La phase 2026-2035 du PDDAA mise sur une approche plus transversale, mêlant nutrition, santé des sols et résilience climatique. Toutefois, la réussite dépendra largement de la capacité des États à assurer un financement durable, à instaurer des mécanismes de suivi rigoureux, et à coordonner efficacement leurs politiques agricoles au niveau régional. Sans ces conditions, les engagements risquent de rester des promesses, alors que la demande alimentaire sur le continent ne cesse de croître.
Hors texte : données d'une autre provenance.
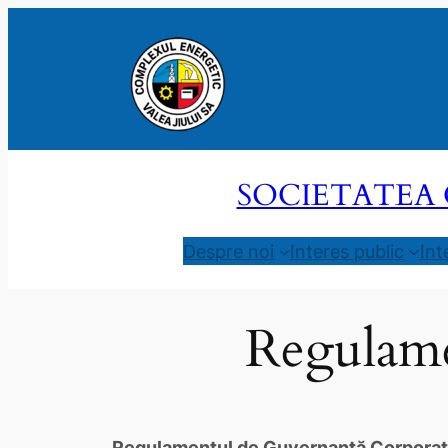
Sari
la
conținut
SOCIETATEA 
Despre noi
Interes public
Int
Regulame
Regulamentul de Guvernanţă Corporativ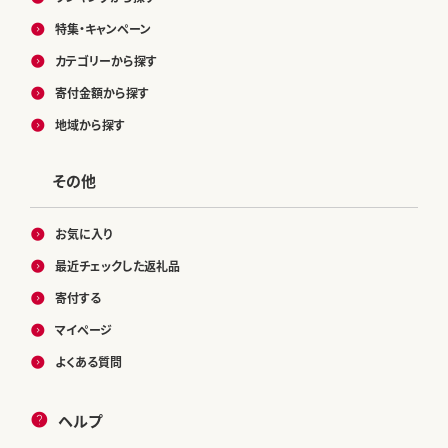
特集・キャンペーン
カテゴリーから探す
寄付金額から探す
地域から探す
その他
お気に入り
最近チェックした返礼品
寄付する
マイページ
よくある質問
ヘルプ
Les défis sont multiples : infrastructures rurales insuffisantes, faiblesse des marchés locaux, accès limité aux technologies et aux engrais, sans oublier les effets du changement climatique. Les populations rurales, souvent les plus vulnérables, attendent des résultats tangibles. Par ailleurs, le triplement du commerce intra-africain représente une opportunité majeure pour stimuler les économies locales et renforcer la souveraineté alimentaire. Mais cela nécessitera une volonté politique forte et une mobilisation accrue des ressources publiques et privées.
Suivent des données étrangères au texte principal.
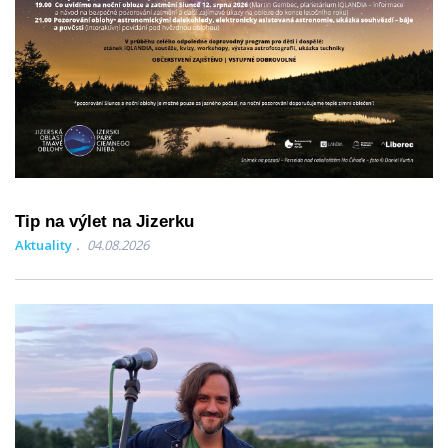
Tip na výlet na Jizerku
Aktuality
04.08.2026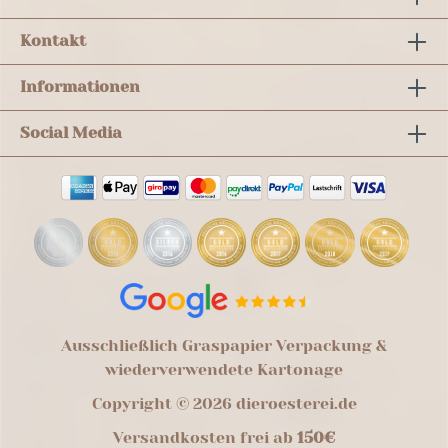
Kontakt
Informationen
Social Media
Ausschließlich Graspapier Verpackung &
wiederverwendete Kartonage
Copyright © 2026 dieroesterei.de
Versandkosten frei ab
150€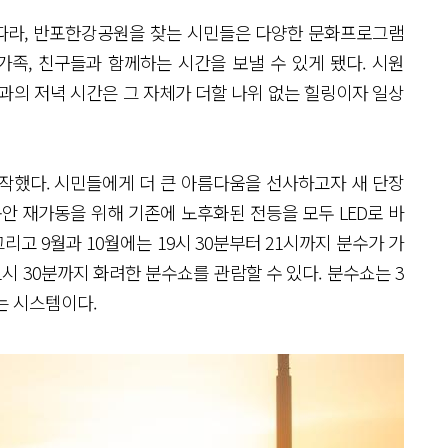
따라, 반포한강공원을 찾는 시민들은 다양한 문화프로그램
가족, 친구들과 함께하는 시간을 보낼 수 있게 됐다. 시원
과의 저녁 시간은 그 자체가 더할 나위 없는 힐링이자 일상
작했다. 시민들에게 더 큰 아름다움을 선사하고자 새 단장
안 재가동을 위해 기존에 노후화된 전등을 모두 LED로 바
그리고 9월과 10월에는 19시 30분부터 21시까지 분수가 가
21시 30분까지 화려한 분수쇼를 관람할 수 있다. 분수쇼는 3
하는 시스템이다.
Au-delà des chiffres et des engagements, c’est l’amélioration concrète de la vie des Africains qui doit primer. Réduire la malnutrition infantile, garantir un accès durable à une alimentation suffisante et de qualité, et permettre aux petits exploitants d’accroître leur productivité sont des enjeux cruciaux. La nouvelle phase du PDDAA doit sortir du cadre des déclarations pour générer des impacts mesurables, particulièrement pour les femmes et les jeunes, souvent au cœur de l’agriculture africaine.